Data section
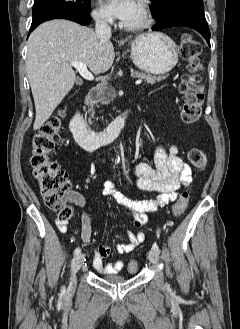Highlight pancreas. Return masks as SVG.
<instances>
[{"label": "pancreas", "mask_w": 240, "mask_h": 329, "mask_svg": "<svg viewBox=\"0 0 240 329\" xmlns=\"http://www.w3.org/2000/svg\"><path fill=\"white\" fill-rule=\"evenodd\" d=\"M132 76L133 77H136V78L144 79L149 84H154V83L159 82V81H161V80H163V79L166 78V76H158V77H156V76H152L150 74H146V73H143V72H134L132 74ZM97 98H100V93H99V96ZM99 101H101L103 104L109 103V100L105 96H102V98H100ZM95 103H97V101L94 100V99H89V101H88V105L91 107V109L89 110V112L92 111V113H91V116L92 117L94 115L93 105Z\"/></svg>", "instance_id": "1"}]
</instances>
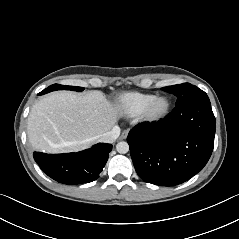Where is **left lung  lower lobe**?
I'll list each match as a JSON object with an SVG mask.
<instances>
[{
	"label": "left lung lower lobe",
	"instance_id": "0a47b994",
	"mask_svg": "<svg viewBox=\"0 0 239 239\" xmlns=\"http://www.w3.org/2000/svg\"><path fill=\"white\" fill-rule=\"evenodd\" d=\"M215 128L207 95L176 105L158 122L138 124L127 137L136 172L144 181L161 186L189 180L208 162Z\"/></svg>",
	"mask_w": 239,
	"mask_h": 239
}]
</instances>
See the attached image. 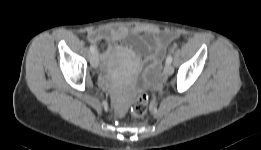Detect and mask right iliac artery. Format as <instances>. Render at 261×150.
I'll return each mask as SVG.
<instances>
[{
  "instance_id": "82829eb1",
  "label": "right iliac artery",
  "mask_w": 261,
  "mask_h": 150,
  "mask_svg": "<svg viewBox=\"0 0 261 150\" xmlns=\"http://www.w3.org/2000/svg\"><path fill=\"white\" fill-rule=\"evenodd\" d=\"M90 51H91L92 53H95V52H96V48L91 45V46H90Z\"/></svg>"
}]
</instances>
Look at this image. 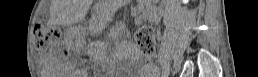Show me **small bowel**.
<instances>
[{
	"instance_id": "obj_1",
	"label": "small bowel",
	"mask_w": 258,
	"mask_h": 77,
	"mask_svg": "<svg viewBox=\"0 0 258 77\" xmlns=\"http://www.w3.org/2000/svg\"><path fill=\"white\" fill-rule=\"evenodd\" d=\"M154 73H155V71H153L151 67H149V66H144L143 67V74H145L147 76H150Z\"/></svg>"
}]
</instances>
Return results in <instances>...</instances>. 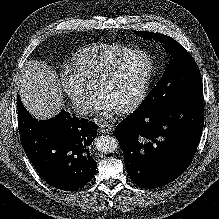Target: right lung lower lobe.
I'll return each mask as SVG.
<instances>
[{
	"mask_svg": "<svg viewBox=\"0 0 219 219\" xmlns=\"http://www.w3.org/2000/svg\"><path fill=\"white\" fill-rule=\"evenodd\" d=\"M18 129L26 155L51 186L77 190L93 178L97 162L89 146L97 135L96 124L62 111L49 120H36L17 96Z\"/></svg>",
	"mask_w": 219,
	"mask_h": 219,
	"instance_id": "right-lung-lower-lobe-1",
	"label": "right lung lower lobe"
}]
</instances>
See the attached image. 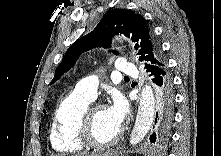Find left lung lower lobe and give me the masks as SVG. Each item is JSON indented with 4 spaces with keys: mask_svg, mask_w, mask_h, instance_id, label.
I'll return each instance as SVG.
<instances>
[{
    "mask_svg": "<svg viewBox=\"0 0 221 156\" xmlns=\"http://www.w3.org/2000/svg\"><path fill=\"white\" fill-rule=\"evenodd\" d=\"M152 76L154 90L152 95L153 103V124L150 142H162L170 135L173 122L174 95L173 80L166 62L152 66L147 69Z\"/></svg>",
    "mask_w": 221,
    "mask_h": 156,
    "instance_id": "obj_1",
    "label": "left lung lower lobe"
}]
</instances>
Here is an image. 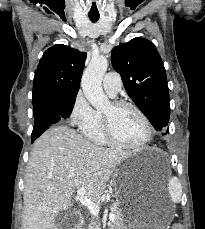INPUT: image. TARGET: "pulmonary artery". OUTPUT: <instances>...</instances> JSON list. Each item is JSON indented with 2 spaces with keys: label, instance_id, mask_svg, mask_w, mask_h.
Returning <instances> with one entry per match:
<instances>
[{
  "label": "pulmonary artery",
  "instance_id": "e3ab8cb5",
  "mask_svg": "<svg viewBox=\"0 0 205 229\" xmlns=\"http://www.w3.org/2000/svg\"><path fill=\"white\" fill-rule=\"evenodd\" d=\"M103 88L109 96L115 97L121 89V78L119 74L115 72L105 74Z\"/></svg>",
  "mask_w": 205,
  "mask_h": 229
}]
</instances>
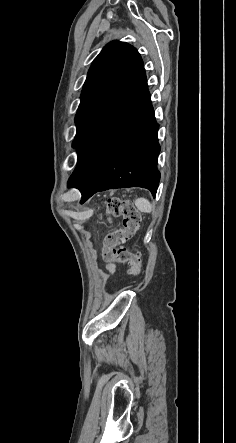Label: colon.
I'll use <instances>...</instances> for the list:
<instances>
[{"instance_id": "obj_1", "label": "colon", "mask_w": 236, "mask_h": 443, "mask_svg": "<svg viewBox=\"0 0 236 443\" xmlns=\"http://www.w3.org/2000/svg\"><path fill=\"white\" fill-rule=\"evenodd\" d=\"M108 218L122 216L123 228L109 233L104 239L103 258L106 262L128 263L130 273L137 275L140 272L141 257L139 253H132L121 244L129 240L137 231L140 223V214L131 200L111 198L107 204Z\"/></svg>"}]
</instances>
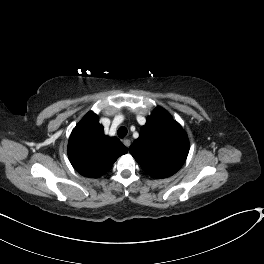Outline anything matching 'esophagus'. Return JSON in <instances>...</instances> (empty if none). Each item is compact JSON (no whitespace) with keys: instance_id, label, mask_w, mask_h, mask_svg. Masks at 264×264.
I'll return each mask as SVG.
<instances>
[{"instance_id":"esophagus-1","label":"esophagus","mask_w":264,"mask_h":264,"mask_svg":"<svg viewBox=\"0 0 264 264\" xmlns=\"http://www.w3.org/2000/svg\"><path fill=\"white\" fill-rule=\"evenodd\" d=\"M123 144L126 146V147H129L130 144H131V141L129 139H124L123 140Z\"/></svg>"}]
</instances>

Task objective
The pictures stay out; repeat exactly the lines from the one with "Outline anything matching" to the end of the entries above, and nothing else.

Exercise output
Outline anything matching 'esophagus'. Return JSON in <instances>...</instances> (empty if none). Each item is compact JSON (no whitespace) with keys: instance_id, label, mask_w, mask_h, mask_svg. Masks at 264×264.
I'll return each mask as SVG.
<instances>
[{"instance_id":"esophagus-1","label":"esophagus","mask_w":264,"mask_h":264,"mask_svg":"<svg viewBox=\"0 0 264 264\" xmlns=\"http://www.w3.org/2000/svg\"><path fill=\"white\" fill-rule=\"evenodd\" d=\"M123 144L126 146V147H129L130 144H131V141L129 139H124L123 140Z\"/></svg>"}]
</instances>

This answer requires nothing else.